GayLatino believes that these alarming references about people "at increased risk" and other "presumed to be living with or affected by HIV" with estimated from 200% to 500% higher prevalence than in the general population, make gay men invisible by not being explicitly named outside the framework of risk, as subjects of rights especially in Central and Latin America but also in the rest of the world.
 
A what is not named is not applied political importance. Or what is the same: it ignores specific public policies for these communities.

 

 
Countries as powerful and influential as the United States will not give in and reopen the document to improve it. The US representative has stated that the country "will ignore pressure from some activists to break the silence, we believe that this will be harmful to the process we are building and it’s not considered good in diplomacy to come to a meeting and not have a Political Declaration".
 
This dangerous situation requires more involvement of our most earthly activist spirit.
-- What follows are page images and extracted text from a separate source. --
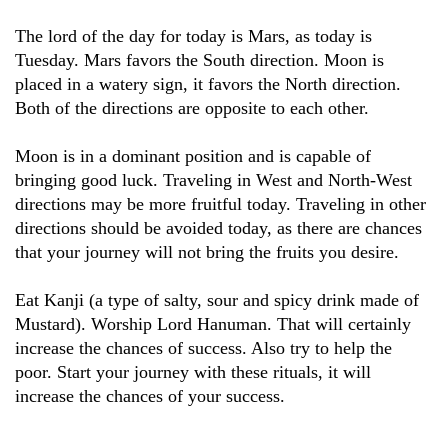
The lord of the day for today is Mars, as today is
Tuesday. Mars favors the South direction. Moon is
placed in a watery sign, it favors the North direction.
Both of the directions are opposite to each other.
Moon is in a dominant position and is capable of
bringing good luck. Traveling in West and North-West
directions may be more fruitful today. Traveling in other
directions should be avoided today, as there are chances
that your journey will not bring the fruits you desire.
Eat Kanji (a type of salty, sour and spicy drink made of
Mustard). Worship Lord Hanuman. That will certainly
increase the chances of success. Also try to help the
poor. Start your journey with these rituals, it will
increase the chances of your success.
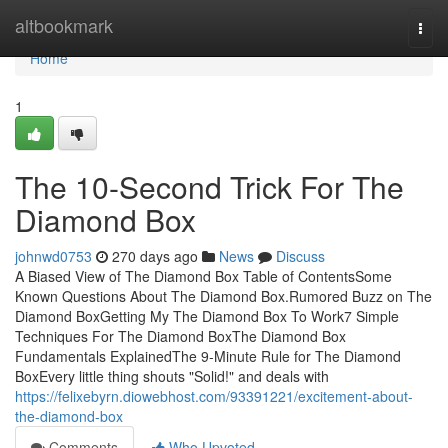
Home
altbookmark
Togg
navi
Home
1
The 10-Second Trick For The
Diamond Box
johnwd0753
270 days ago
News
Discuss
A Biased View of The Diamond Box Table of ContentsSome
Known Questions About The Diamond Box.Rumored Buzz on The
Diamond BoxGetting My The Diamond Box To Work7 Simple
Techniques For The Diamond BoxThe Diamond Box
Fundamentals ExplainedThe 9-Minute Rule for The Diamond
BoxEvery little thing shouts "Solid!" and deals with
https://felixebyrn.diowebhost.com/93391221/excitement-about-
the-diamond-box
Comments
Who Upvoted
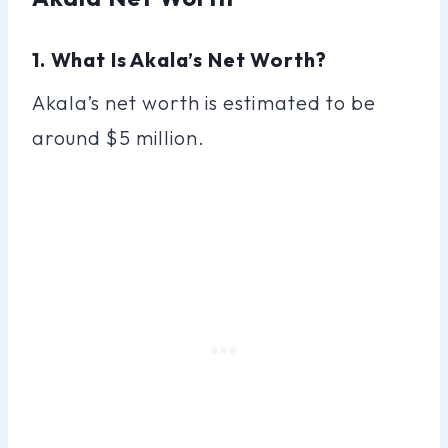
1. What Is Akala’s Net Worth?
Akala’s net worth is estimated to be
around $5 million.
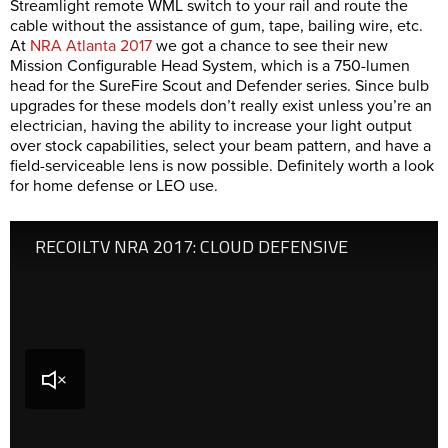
Streamlight remote WML switch to your rail and route the
cable without the assistance of gum, tape, bailing wire, etc.
At
NRA Atlanta 2017
we got a chance to see their new
Mission Configurable Head System, which is a 750-lumen
head for the SureFire Scout and Defender series. Since bulb
upgrades for these models don’t really exist unless you’re an
electrician, having the ability to increase your light output
over stock capabilities, select your beam pattern, and have a
field-serviceable lens is now possible. Definitely worth a look
for home defense or LEO use.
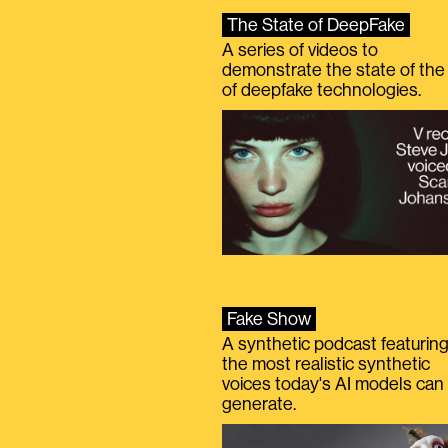
The State of DeepFake
A series of videos to
demonstrate the state of the 
of deepfake technologies.
Fake Show
A synthetic podcast featurin
the most realistic synthetic
voices today's AI models can
generate.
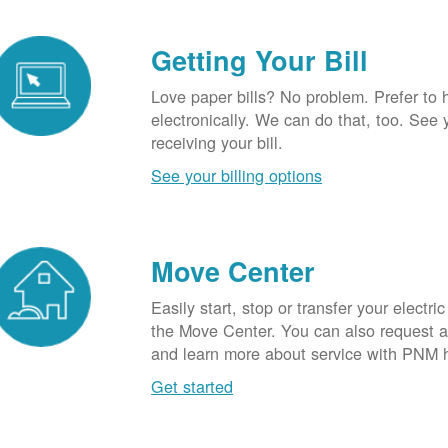
Getting Your Bill
Love paper bills? No problem. Prefer to 
electronically. We can do that, too. See 
receiving your bill.
See your billing options
Move Center
Easily start, stop or transfer your electric
the Move Center. You can also request a l
and learn more about service with PNM 
Get started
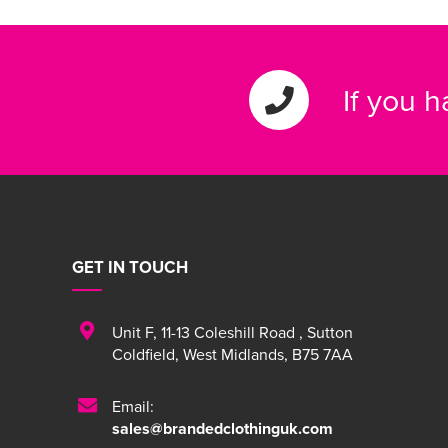
If you 
GET IN TOUCH
Unit F
,
11-13 Coleshill Road
,
Sutton
Coldfield
,
West Midlands
,
B75 7AA
Email:
sales@brandedclothinguk.com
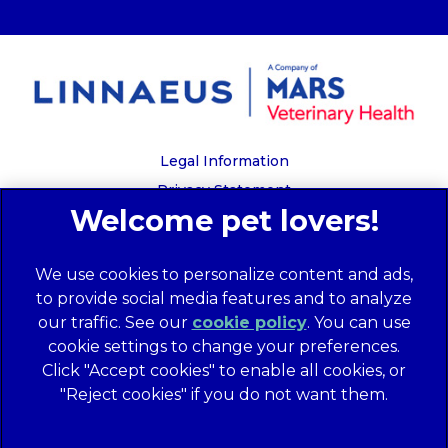
Legal Information
Privacy Statement
Recruitment Privacy Policy
Cookies
We use cookies to personalize content and ads,
Global Human Rights Disclosure
to provide social media features and to analyze
Anti-facilitation of tax evasion policy
our traffic. See our
cookie policy
(opens in a
. You can use
Terms of Service
cookie settings to change your preferences.
new tab)
Customer Complaints Process
Click "Accept cookies" to enable all cookies, or
Mars Supplier Code of Conduct
"Reject cookies" if you do not want them.
Linnaeus Terms of Purchase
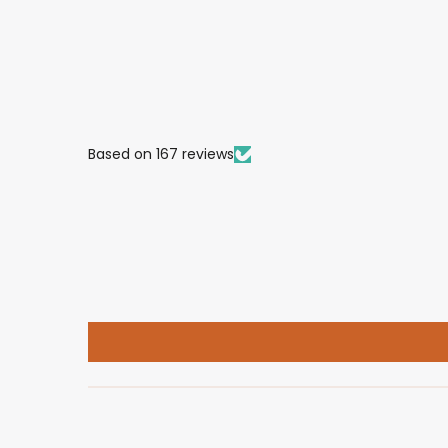
Based on 167 reviews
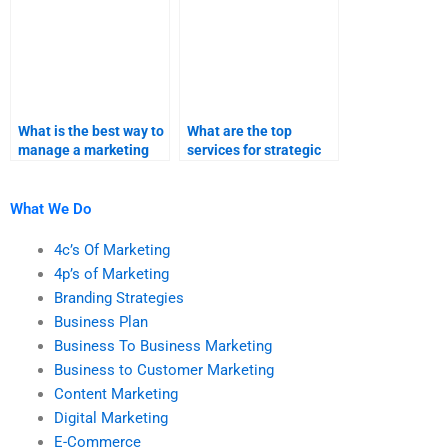
What is the best way to
What are the top
manage a marketing
services for strategic
research project with
marketing
external help?
assignments?
What We Do
4c’s Of Marketing
4p’s of Marketing
Branding Strategies
Business Plan
Business To Business Marketing
Business to Customer Marketing
Content Marketing
Digital Marketing
E-Commerce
They must listen to our voice.
 
In the General Assembly of the UN coexist countries where LGBT people gained rights and legal developments and countries where there are laws and policies criminalizing relationships between people of the same sex, or where people living with HIV are relegated to the lowest social and human conditions as outcasts.

 

We must redouble our complaint. There is a correlation between the curtailment of human rights and exclusion. Our strong militant voice must be heard. It's difficult but not impossible.

 
In a few hours, members of GayLatino and other activist groups in Latin America will be added to an emergency mobilization against the United Nations to protest the silence that continues to criminalize and leaves behind entire communities and thousands of gay men and transgender women around the world.
 
"We will take up our claims, flags and posters to reflect our concerns, and our absolute rage over this situation," said Sergio Lopez, activist SOMOSGAY in Paraguay. "We believe the evidence and guarantee of human rights can be extended to all responses to the epidemic but only if our representatives and States are willing to work with us and to speak out against exclusion. We no longer have time for political games while our people are dying. "
 
Again, our bodies are battlegrounds willing to not let ourselves be overcome. Response to HIV activism is back to the front of the claim: as years ago we claim medication and treatment, we demand today that we are not left behind. We break the silence. Leave no one behind. This time, for real.